The instructor cuts such an imposing figure that it is hard to take your eyes off him. He dispenses so much good advice that he could be a wise village elder: authoritarian when necessary but still keeping an eye out for the slightest graze or mishap. It is not surprising that he knows how to deal with the kids. Mamadou Diouf has been training coaches in Île-de-France and the district for more than twenty years. He is also the technical manager of the football school: ‘US Roissy is a family club,’ he explains after his session. ‘95 per cent of our players live in the town. There’s a strong social cohesion here. In 2010, we opened the club up to children aged four because that allowed us to better target the kids and to teach them ball control more easily. This is reflected in their progress. For example, in the Under-9 category our boys are already capable of 30 keepie uppies with both feet and fifteen with their heads. That bears fruit and now we’re almost a victim of our success. Even more so when people find out that Paul Pogba came through here. We have almost 550 players. You can’t imagine how many want to be like him and copy his haircut! It’s great marketing for the club! Some parents think if they sign their kid up with us they’ll be just as successful.’ It is not hard to imagine the scene: proud fathers hoping that one day their son’s shirt will be carefully folded in a frame hanging on the wall of the little locked office that serves as a makeshift museum for US Roissy. Hanging next to the red and white PSV Eindhoven shirt printed with the number 2 of Nicolas Isimat-Mirin and relics of all three Pogba brothers. A light blue shirt with the unlikely number 99 that belonged to Mathias, a green AS Saint-Étienne jersey with Florentin’s number 19, and the black and white shirt worn by Paul when he made his debut for Juventus. The shirt is genuine and signed. The local star even took the trouble to write a message in red felt tip pen across the white printing of his number 6: ‘To my first dream club, Roissy-en-Brie.’

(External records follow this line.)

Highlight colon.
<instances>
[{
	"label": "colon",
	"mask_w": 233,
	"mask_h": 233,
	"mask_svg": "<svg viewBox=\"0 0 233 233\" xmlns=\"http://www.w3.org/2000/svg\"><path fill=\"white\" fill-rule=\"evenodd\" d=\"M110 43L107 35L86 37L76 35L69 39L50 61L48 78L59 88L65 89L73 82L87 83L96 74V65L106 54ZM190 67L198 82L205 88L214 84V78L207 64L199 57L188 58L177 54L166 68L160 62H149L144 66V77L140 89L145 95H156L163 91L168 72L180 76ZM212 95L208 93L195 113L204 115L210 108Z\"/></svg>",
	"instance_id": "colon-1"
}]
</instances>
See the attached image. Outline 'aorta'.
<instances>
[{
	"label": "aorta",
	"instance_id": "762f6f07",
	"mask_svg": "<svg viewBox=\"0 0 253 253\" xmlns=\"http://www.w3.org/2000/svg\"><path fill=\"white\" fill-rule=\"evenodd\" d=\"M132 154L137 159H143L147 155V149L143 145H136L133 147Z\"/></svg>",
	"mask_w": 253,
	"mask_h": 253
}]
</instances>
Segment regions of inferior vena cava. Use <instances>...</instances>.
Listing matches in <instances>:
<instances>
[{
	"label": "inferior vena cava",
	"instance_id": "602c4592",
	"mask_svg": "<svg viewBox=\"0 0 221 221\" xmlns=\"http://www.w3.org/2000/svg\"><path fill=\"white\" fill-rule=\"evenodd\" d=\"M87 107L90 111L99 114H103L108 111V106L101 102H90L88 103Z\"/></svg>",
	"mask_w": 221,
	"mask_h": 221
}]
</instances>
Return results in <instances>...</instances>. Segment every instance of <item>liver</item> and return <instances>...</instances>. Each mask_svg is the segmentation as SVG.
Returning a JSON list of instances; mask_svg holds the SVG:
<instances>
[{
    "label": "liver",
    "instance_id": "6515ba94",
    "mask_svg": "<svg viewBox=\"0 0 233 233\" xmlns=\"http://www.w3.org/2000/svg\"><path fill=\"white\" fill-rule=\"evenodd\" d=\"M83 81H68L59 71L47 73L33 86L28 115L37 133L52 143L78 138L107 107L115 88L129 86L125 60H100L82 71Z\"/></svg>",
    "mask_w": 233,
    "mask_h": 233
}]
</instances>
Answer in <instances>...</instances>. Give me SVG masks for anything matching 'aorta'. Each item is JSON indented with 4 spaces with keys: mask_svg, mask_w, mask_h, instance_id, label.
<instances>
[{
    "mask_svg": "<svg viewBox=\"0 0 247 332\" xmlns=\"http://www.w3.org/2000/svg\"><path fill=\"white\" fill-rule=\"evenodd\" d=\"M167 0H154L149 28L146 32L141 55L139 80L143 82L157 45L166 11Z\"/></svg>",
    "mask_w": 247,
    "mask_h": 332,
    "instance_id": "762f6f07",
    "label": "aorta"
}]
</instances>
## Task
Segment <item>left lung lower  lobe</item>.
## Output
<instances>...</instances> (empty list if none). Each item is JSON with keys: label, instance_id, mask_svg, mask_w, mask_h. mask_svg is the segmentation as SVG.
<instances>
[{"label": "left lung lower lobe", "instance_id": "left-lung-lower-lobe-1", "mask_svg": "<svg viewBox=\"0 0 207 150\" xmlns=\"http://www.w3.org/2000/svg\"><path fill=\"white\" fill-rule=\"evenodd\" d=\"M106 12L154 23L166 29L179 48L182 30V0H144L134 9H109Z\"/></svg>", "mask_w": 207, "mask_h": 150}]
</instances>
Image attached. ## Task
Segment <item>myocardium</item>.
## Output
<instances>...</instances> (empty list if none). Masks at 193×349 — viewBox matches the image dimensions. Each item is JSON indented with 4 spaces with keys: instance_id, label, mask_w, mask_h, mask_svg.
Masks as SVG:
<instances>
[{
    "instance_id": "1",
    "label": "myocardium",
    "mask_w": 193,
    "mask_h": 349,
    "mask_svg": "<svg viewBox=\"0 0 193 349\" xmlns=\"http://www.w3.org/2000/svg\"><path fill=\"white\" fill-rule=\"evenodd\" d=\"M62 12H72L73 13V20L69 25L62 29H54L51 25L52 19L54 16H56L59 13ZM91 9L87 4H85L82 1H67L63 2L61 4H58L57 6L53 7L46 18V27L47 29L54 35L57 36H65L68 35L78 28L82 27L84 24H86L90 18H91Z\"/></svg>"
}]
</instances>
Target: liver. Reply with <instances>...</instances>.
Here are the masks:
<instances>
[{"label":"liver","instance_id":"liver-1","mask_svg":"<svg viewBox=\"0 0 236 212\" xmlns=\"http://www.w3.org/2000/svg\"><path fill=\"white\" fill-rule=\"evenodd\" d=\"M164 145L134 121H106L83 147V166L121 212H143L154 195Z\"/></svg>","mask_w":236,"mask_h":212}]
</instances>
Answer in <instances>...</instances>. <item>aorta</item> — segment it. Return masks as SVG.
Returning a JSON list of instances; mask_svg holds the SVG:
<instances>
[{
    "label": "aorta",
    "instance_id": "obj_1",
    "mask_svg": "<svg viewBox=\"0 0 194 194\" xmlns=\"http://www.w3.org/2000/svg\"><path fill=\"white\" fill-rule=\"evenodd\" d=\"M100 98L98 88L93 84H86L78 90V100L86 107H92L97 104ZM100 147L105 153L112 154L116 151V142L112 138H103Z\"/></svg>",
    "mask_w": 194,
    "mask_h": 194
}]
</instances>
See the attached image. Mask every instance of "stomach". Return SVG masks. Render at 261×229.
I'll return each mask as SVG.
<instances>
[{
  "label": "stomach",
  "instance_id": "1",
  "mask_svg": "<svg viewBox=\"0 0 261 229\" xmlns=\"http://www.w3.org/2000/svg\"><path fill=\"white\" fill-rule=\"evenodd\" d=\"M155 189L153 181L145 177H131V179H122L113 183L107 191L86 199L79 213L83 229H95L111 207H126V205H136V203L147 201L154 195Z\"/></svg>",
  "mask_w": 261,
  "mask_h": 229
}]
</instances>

Paul joined the club in September 1999. He was following in the footsteps of his two brothers, just as he had done with table tennis. The immaculate artificial pitch funded by the town council did not yet exist. The kids played on a ‘red pitch’ as it is known here, a dirt pitch at the end of the complex that has now fallen into disuse. Sambou Tati was his first coach. Like his protégé he has come a long way. ‘I’ve been through practically everything at US Roissy. I started playing when I was thirteen, then I became a director, coach and I’ve been president for a few years now. I can’t even tell you how long it’s been, it’s gone so quickly,’ says the 48 year old, who looks a good ten years younger. ‘I was 30 when I coached Paul’s generation for the first time. I got to know him through his two brothers who were at the club and showed a lot of promise. I also had the opportunity to meet him at the social clubs because I was a youth worker. He was a kid like any other, except you could already see how gifted he was. When he played on the neighbourhood pitches, he scored goal after goal.’

Of course, the baby of the family had plenty of opportunity to follow in his brothers’ footsteps. The football stadium was very close to La Renardière. It took less than ten minutes to walk there past the cemetery, where the boules players gather, and out onto Rue Yitzhak Rabin, a stone’s throw from the sports complex.

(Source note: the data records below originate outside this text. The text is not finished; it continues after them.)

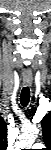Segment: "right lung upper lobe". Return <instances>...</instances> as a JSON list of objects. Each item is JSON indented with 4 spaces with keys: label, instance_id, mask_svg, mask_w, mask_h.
<instances>
[{
    "label": "right lung upper lobe",
    "instance_id": "obj_1",
    "mask_svg": "<svg viewBox=\"0 0 51 150\" xmlns=\"http://www.w3.org/2000/svg\"><path fill=\"white\" fill-rule=\"evenodd\" d=\"M7 147V125L3 118H0V150H6Z\"/></svg>",
    "mask_w": 51,
    "mask_h": 150
}]
</instances>
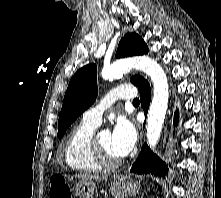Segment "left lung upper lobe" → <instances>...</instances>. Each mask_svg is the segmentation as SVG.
Returning <instances> with one entry per match:
<instances>
[{
    "label": "left lung upper lobe",
    "mask_w": 221,
    "mask_h": 198,
    "mask_svg": "<svg viewBox=\"0 0 221 198\" xmlns=\"http://www.w3.org/2000/svg\"><path fill=\"white\" fill-rule=\"evenodd\" d=\"M148 51L147 45L138 34L128 33L119 42L116 57L143 55ZM130 80L138 87L146 81L137 75ZM97 95V67L95 64H88L78 70L69 82L58 120V138L61 139L76 118L95 102Z\"/></svg>",
    "instance_id": "1"
}]
</instances>
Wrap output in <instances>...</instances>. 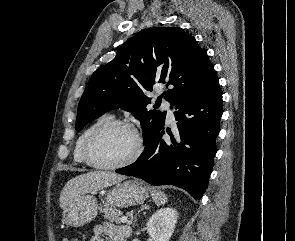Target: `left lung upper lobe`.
<instances>
[{
    "label": "left lung upper lobe",
    "instance_id": "left-lung-upper-lobe-1",
    "mask_svg": "<svg viewBox=\"0 0 295 241\" xmlns=\"http://www.w3.org/2000/svg\"><path fill=\"white\" fill-rule=\"evenodd\" d=\"M216 76L207 52L179 27L150 28L128 40L116 57L91 76L78 105L76 130L121 107L140 120L145 146L165 121V112L147 110L144 92L170 87L161 97L176 105Z\"/></svg>",
    "mask_w": 295,
    "mask_h": 241
}]
</instances>
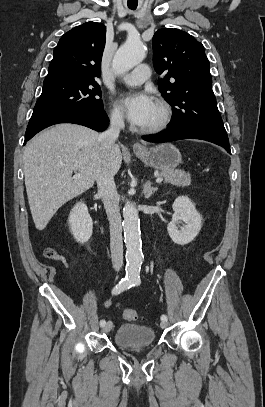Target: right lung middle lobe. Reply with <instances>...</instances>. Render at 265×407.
Listing matches in <instances>:
<instances>
[{"label":"right lung middle lobe","mask_w":265,"mask_h":407,"mask_svg":"<svg viewBox=\"0 0 265 407\" xmlns=\"http://www.w3.org/2000/svg\"><path fill=\"white\" fill-rule=\"evenodd\" d=\"M101 90L95 80L45 78L28 127L65 113L83 109L103 110Z\"/></svg>","instance_id":"obj_1"}]
</instances>
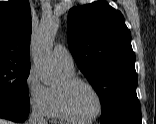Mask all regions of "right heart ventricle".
Segmentation results:
<instances>
[{
    "label": "right heart ventricle",
    "instance_id": "e07e8e85",
    "mask_svg": "<svg viewBox=\"0 0 156 124\" xmlns=\"http://www.w3.org/2000/svg\"><path fill=\"white\" fill-rule=\"evenodd\" d=\"M65 74L68 76H74V71H67L65 70ZM51 91V96H52V111H51V116L53 118L62 120V121H66V119L63 117V115L60 112L59 106H58V102H57V96H56V91L55 88H50Z\"/></svg>",
    "mask_w": 156,
    "mask_h": 124
}]
</instances>
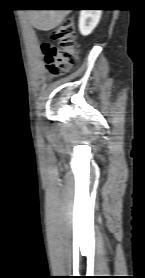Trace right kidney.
<instances>
[{
	"instance_id": "ca27d5eb",
	"label": "right kidney",
	"mask_w": 145,
	"mask_h": 278,
	"mask_svg": "<svg viewBox=\"0 0 145 278\" xmlns=\"http://www.w3.org/2000/svg\"><path fill=\"white\" fill-rule=\"evenodd\" d=\"M102 10H81L79 30L84 36L89 35L100 21Z\"/></svg>"
}]
</instances>
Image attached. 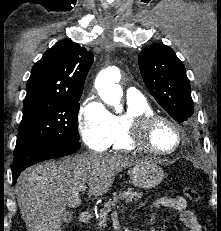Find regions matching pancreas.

Fassou Antoine had given his approval. The boys’ father took the activity very seriously, in fact. He did not wait for his youngest son to enrol at the club before putting him through his paces. Whenever the children came to visit, he would give them special sessions on a small dirt pitch near his apartment in Le Bois-Briard. He had them work on their technique and gave them plenty of tips. Over and over, he would tell the three brothers: ‘You have to learn to win whatever the circumstances.’ He told Paul to take the example set by his older brothers, to copy what they did and show the same will to win on the pitch. La Pioche listened to his father’s recommendations, which he intended to put into practice in September 1999 when he first played in a US Roissy shirt.

How did his first training session go? ‘He was impressive,’ remembers Sambou Tati, better known at the club by the nickname ‘Bijou’ (jewel or gem). ‘Paul likes to say that he scored two or three goals that day. To be frank, I don’t remember, and it’s difficult to say because at that age the goals are made from cones without a crossbar. It’s not easy to work out whether the ball has flown over the top or not. One thing for sure is that he had no fear. He wanted to dribble all the time, keep the ball and shoot from anywhere on the pitch. He was a bit selfish, but he was only six years old. It was just the beginning, the “source” as he likes to remember it.’